Echange d’informations entre administrations
La loi (art. 160) complète le Livre des procédures fiscales (LPF) et le Code des douanes pour prévoir que les agents de la Direction générale des finances publiques (DGFIP) et de la Direction générale de la concurrence, de la consommation et de la répression des fraudes (DGCCRF) peuvent se communiquer (spontanément ou sur demande) tous documents et renseignements détenus ou recueillis dans le cadre de l’ensemble de leurs missions respectives.

Mesures invalidées

Reporting financier public pays-par-pays (art. 137)
L'obligation qui devait être faite aux sociétés, notamment celles dont le chiffre d’affaires excède 750 millions d’euros, de publier un rapport public annuel comportant des indicateurs économiques et fiscaux sur leur activité pays-par-pays, a été invalidée.
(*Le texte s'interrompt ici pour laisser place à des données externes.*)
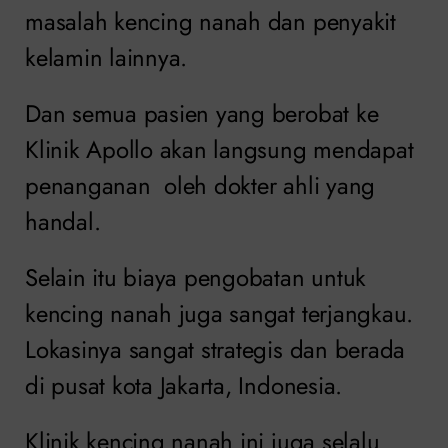
masalah kencing nanah dan penyakit
kelamin lainnya.
Dan semua pasien yang berobat ke
Klinik Apollo akan langsung mendapat
penanganan oleh dokter ahli yang
handal.
Selain itu biaya pengobatan untuk
kencing nanah juga sangat terjangkau.
Lokasinya sangat strategis dan berada
di pusat kota Jakarta, Indonesia.
Klinik kencing nanah ini juga selalu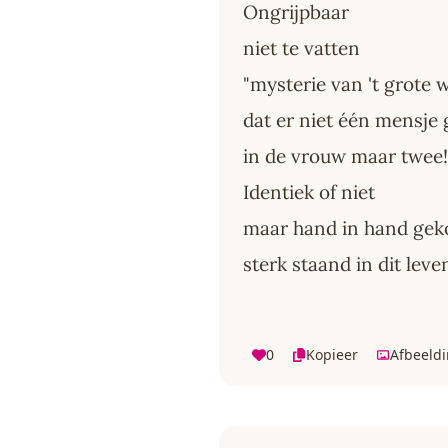
Ongrijpbaar
niet te vatten
"mysterie van 't grote 
dat er niet één mensje 
in de vrouw maar twee!
Identiek of niet
maar hand in hand ge
sterk staand in dit leve
0
Kopieer
Afbeeld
Le Conseil constitutionnel a relevé que cette obligation serait "de nature à permettre à […] leurs concurrents, d'identifier des éléments essentiels de leur stratégie industrielle et commerciale", ce qui porterait une atteinte manifestement disproportionnée à la liberté d'entreprendre.

Régime de la TVA à l’importation (art. 58)
L’aménagement du régime d’autoliquidation de la TVA à l'importation, qui devait conduire à renforcer l’encadrement du régime optionnel résultant de la loi sur « l’économie bleue » et à tirer les conséquences de l’entrée en application du Code des douanes communautaire a été invalidée par le Conseil au motif que cette réforme n'a pas sa place dans cette loi (cavalier législatif). Il conviendra d'être vigilant en cette fin d'année, la réforme pouvant être réintroduite dans les lois de finances en cours de discussion au Parlement.

Poursuites pénales contre la fraude fiscale (art. 23)
Le Conseil constitutionnel a invalidé l'extension de la compétence exclusive du parquet financier à compétence nationale, notamment aux délits de fraude fiscale aggravée (article 1741 et 1743 du CGI) commis en bande organisée, en relevant notamment que la disposition votée ne prévoyait pas de "dispositions transitoires de nature à prévenir les irrégularités procédurales susceptibles de résulter de ce transfert de compétence".

Dispositions diverses

Sont également invalidées, principalement parce qu'il s'agit de cavaliers législatifs : la possibilité, pour les exploitations agricoles à responsabilité limitée dont l’associé unique est une personne physique dirigeant cette exploitation, de bénéficier du régime fiscal des micro-exploitations (art. 112), l'aménagement du régime du crédit d’impôt relatif aux logements sociaux en outre-mer (art. 166), et l'impossibilité qui devait être faite aux personnes ayant eu une condamnation pour manque de probité (les "infractions fiscales" devaient figurer dans la liste de ces atteintes) d'être candidat à une élection (art. 19).